だって、約束を破ったあたしが、そしてちゃんと謝りもせずへらへらと笑っていたあたしが悪いのに。それを責めても良かったのに。
なのに……自分もごめんと、こちらこそ友達になって欲しいと。
更に、彼はずっとあたしを覚えてくれていた。あたしは、いわれるまですっかり忘れていたのに。沢山沢山、あたしは彼を傷つけたのに。
彼は、無表情で無口で良く判りにくい。
でも、そんな彼が、精一杯伝えてくる。
——あたしは、素直に喜んでいいのかな。
今まで、沢山沢山、酷いことしたのに。多分、バカだからこれからもするだろうに。
だから、失礼だけど、聞いてみた。不安だったから。
「あのね、玲はね……本当はね……。あの時武田君に話したのは、助けたかったからじゃないんだよ?」
「知ってますよ、そんなこと」
呆れたように、でも嬉しそうに、しずお君はいった。
「……けれど、それでいいんですよ。僕は。ほんの些細なことだったとしても」
一度区切って、しずお君はいう。
太陽の光が、彼の笑顔を照らしていた。
「僕にとっては、大切な、忘れられない想い出だったんですから」
アブラゼミとクマゼミが、鳴き続ける。
大きな時間を埋めるように、沢山沢山鳴き続ける。
それはまるで、空っぽだったあたしの時間も、埋めるようだった。
——変、だねえ。
悲しくなんて無いのに。辛くもないのに。寧ろ、恐怖と不安が取り除かれたのに。
嬉しくて、苦しんだ。けれどそれは、苦しくても身体の芯から満たされていくようだった。

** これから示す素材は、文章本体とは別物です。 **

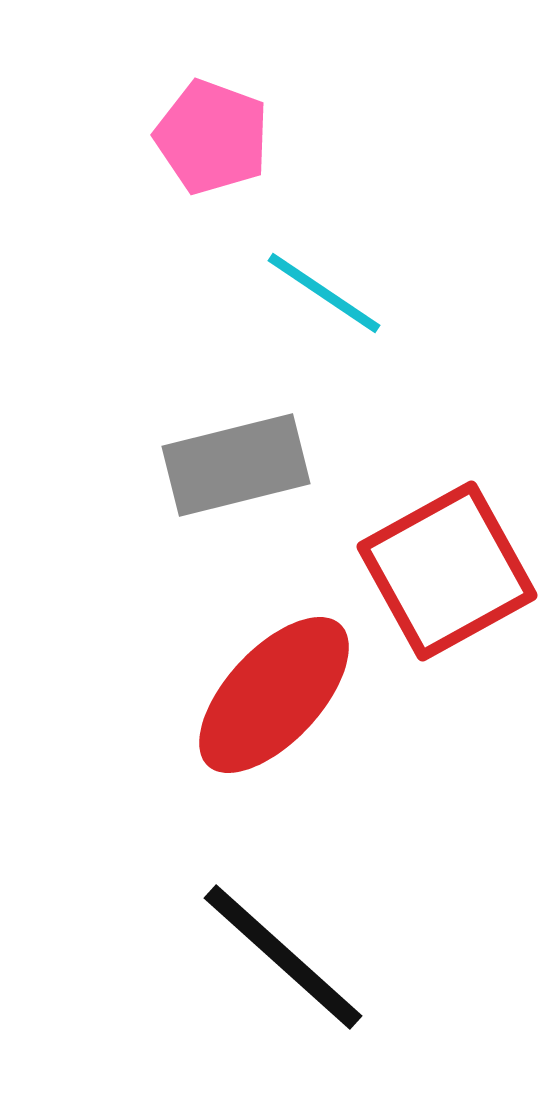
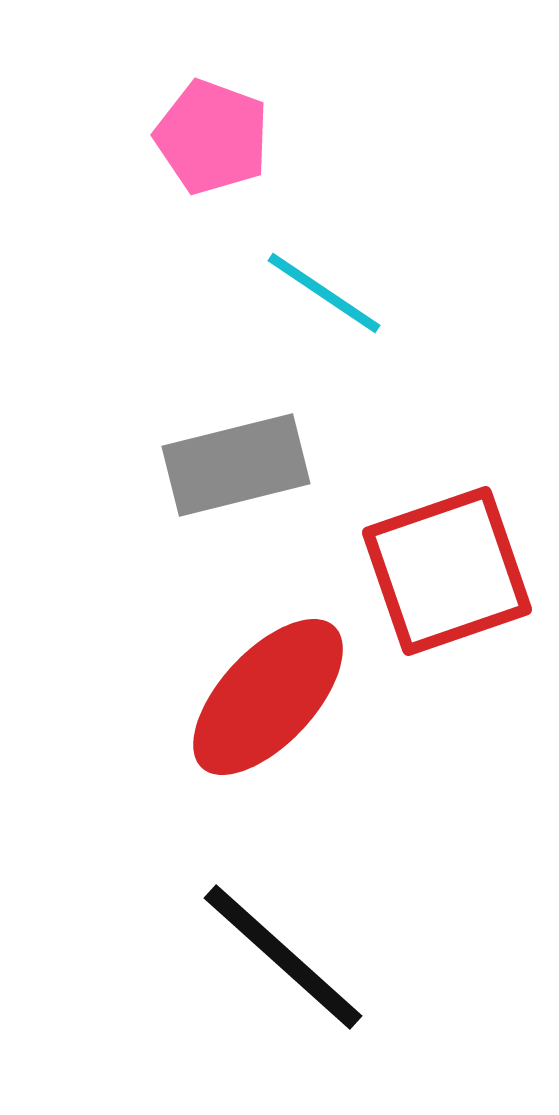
red square: rotated 10 degrees clockwise
red ellipse: moved 6 px left, 2 px down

変な時に発動する癖に、こんな時に限って、上手く笑えないんだ。
代わりに、涙が零れていく。
暑くても、やっぱりあたたかい涙が零れていく。
「……また泣くんですか」
武田君が、ため息をついた。
仕方が無いじゃない。止まらないんだから。
大人だったら、涙以外に表現できるのかな。
こんな溢れる想いを、どうやったら上手く表現できるのかな。
頑張って進んでみれば、何時かそれに、辿りつけるかな。
大人に、なれば。
何時かきっと、誰も傷つけず、誰かを癒す人間に、なれるかな。